■ EXERCISE BRIEF
Report how many lines in the data include "Medan", with the number as the only reply.

■ DATASET EXCERPTS
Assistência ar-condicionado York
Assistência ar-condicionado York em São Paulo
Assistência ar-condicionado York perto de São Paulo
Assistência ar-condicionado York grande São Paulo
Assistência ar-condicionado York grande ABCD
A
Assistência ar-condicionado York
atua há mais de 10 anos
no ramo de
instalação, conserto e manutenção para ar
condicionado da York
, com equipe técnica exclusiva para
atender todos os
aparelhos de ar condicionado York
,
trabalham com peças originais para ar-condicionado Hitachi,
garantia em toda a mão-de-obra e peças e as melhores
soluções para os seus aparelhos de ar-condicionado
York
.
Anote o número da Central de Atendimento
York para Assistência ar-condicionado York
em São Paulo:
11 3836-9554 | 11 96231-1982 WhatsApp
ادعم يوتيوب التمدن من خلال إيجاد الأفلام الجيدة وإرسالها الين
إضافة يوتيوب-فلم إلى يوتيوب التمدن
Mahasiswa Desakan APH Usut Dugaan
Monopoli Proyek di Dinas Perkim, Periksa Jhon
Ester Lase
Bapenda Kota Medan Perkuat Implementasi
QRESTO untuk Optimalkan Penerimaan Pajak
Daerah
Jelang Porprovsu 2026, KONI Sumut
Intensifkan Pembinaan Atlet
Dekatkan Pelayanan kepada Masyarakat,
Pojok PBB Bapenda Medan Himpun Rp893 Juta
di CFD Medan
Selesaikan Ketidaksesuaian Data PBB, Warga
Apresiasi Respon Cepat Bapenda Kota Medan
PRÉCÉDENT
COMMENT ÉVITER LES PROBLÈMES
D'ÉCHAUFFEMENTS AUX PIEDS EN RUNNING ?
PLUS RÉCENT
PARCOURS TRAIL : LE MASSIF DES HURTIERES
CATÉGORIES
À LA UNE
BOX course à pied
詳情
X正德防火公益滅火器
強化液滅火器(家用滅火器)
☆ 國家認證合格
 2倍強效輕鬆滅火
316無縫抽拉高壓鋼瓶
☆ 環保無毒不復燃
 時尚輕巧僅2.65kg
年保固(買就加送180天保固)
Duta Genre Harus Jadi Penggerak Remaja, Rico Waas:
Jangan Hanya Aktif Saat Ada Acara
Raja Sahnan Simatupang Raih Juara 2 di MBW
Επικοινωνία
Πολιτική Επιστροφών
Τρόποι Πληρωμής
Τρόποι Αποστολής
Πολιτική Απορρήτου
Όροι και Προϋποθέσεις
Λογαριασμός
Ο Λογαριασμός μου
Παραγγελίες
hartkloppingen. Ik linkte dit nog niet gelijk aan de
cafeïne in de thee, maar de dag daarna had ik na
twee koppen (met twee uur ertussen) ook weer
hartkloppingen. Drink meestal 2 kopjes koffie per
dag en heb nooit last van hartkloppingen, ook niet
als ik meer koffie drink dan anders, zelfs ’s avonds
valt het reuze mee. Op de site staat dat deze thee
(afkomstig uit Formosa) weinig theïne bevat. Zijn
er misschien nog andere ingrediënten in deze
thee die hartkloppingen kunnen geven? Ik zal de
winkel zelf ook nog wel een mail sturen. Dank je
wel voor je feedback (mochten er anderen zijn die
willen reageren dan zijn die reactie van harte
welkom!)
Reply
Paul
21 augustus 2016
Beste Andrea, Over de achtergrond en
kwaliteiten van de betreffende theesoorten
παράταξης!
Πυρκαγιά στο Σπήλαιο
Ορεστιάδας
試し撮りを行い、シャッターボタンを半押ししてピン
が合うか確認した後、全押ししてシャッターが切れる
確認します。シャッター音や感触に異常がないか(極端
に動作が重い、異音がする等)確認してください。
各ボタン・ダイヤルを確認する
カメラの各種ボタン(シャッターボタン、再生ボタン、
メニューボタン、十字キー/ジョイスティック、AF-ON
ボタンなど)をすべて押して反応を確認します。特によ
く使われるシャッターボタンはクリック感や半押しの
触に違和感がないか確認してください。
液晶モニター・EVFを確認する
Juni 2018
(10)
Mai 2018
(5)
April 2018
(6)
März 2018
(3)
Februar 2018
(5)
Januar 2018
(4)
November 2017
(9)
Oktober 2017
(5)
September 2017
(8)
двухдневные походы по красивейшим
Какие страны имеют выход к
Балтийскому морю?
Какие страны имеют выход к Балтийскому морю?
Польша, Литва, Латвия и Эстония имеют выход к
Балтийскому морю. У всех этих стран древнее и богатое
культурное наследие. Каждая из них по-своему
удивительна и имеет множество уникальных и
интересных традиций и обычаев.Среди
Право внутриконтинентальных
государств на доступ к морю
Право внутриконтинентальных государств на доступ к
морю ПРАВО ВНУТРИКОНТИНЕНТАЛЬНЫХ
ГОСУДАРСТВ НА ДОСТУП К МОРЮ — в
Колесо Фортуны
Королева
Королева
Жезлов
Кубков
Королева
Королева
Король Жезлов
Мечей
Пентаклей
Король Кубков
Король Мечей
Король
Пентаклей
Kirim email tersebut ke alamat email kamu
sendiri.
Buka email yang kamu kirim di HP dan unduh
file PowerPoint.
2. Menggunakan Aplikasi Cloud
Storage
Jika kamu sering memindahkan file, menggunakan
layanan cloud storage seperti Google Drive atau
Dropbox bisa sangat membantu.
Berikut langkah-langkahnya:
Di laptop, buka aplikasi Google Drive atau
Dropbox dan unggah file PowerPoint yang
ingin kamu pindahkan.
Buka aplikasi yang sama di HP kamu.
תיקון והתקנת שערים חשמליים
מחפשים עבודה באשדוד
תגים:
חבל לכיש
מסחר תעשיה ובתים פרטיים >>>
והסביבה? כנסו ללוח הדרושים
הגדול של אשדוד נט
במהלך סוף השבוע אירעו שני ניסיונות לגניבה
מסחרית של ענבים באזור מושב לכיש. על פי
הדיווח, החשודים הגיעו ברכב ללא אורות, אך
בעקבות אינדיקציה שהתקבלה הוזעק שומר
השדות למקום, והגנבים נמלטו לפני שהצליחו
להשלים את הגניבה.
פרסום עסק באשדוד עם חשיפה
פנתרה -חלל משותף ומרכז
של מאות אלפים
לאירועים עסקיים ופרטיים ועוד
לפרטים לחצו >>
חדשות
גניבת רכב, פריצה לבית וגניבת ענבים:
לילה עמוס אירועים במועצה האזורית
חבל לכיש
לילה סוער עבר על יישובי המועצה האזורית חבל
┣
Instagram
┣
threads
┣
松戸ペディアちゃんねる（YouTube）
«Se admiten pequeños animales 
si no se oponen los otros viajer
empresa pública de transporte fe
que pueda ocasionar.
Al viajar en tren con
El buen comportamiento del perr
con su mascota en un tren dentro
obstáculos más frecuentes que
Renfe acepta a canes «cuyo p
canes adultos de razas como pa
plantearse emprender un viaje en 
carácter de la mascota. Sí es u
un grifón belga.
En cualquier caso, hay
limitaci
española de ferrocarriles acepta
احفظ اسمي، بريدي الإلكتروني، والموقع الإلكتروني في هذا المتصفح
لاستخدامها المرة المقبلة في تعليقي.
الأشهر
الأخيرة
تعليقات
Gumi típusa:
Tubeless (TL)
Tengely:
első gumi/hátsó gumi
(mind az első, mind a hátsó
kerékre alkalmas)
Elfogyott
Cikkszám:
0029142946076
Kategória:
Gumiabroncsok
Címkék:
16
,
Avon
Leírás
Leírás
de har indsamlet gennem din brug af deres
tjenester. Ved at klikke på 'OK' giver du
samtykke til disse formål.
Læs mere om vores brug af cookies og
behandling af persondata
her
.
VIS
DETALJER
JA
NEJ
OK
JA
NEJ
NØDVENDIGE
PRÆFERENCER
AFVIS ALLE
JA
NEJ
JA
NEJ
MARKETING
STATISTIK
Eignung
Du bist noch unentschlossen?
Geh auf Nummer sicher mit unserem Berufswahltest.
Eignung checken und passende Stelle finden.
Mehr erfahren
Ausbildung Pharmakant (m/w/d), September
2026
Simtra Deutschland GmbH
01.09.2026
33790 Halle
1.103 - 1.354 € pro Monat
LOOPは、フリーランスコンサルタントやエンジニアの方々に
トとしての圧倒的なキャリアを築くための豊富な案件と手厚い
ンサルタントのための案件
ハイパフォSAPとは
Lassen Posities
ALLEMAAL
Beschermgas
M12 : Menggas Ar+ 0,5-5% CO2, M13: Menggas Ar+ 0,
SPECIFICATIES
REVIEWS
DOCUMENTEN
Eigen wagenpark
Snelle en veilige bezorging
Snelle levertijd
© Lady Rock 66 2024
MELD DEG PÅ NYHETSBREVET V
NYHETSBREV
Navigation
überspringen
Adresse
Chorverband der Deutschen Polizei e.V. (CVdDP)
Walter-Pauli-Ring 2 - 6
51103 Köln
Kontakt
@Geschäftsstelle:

■ PROBLEM SOLUTION
4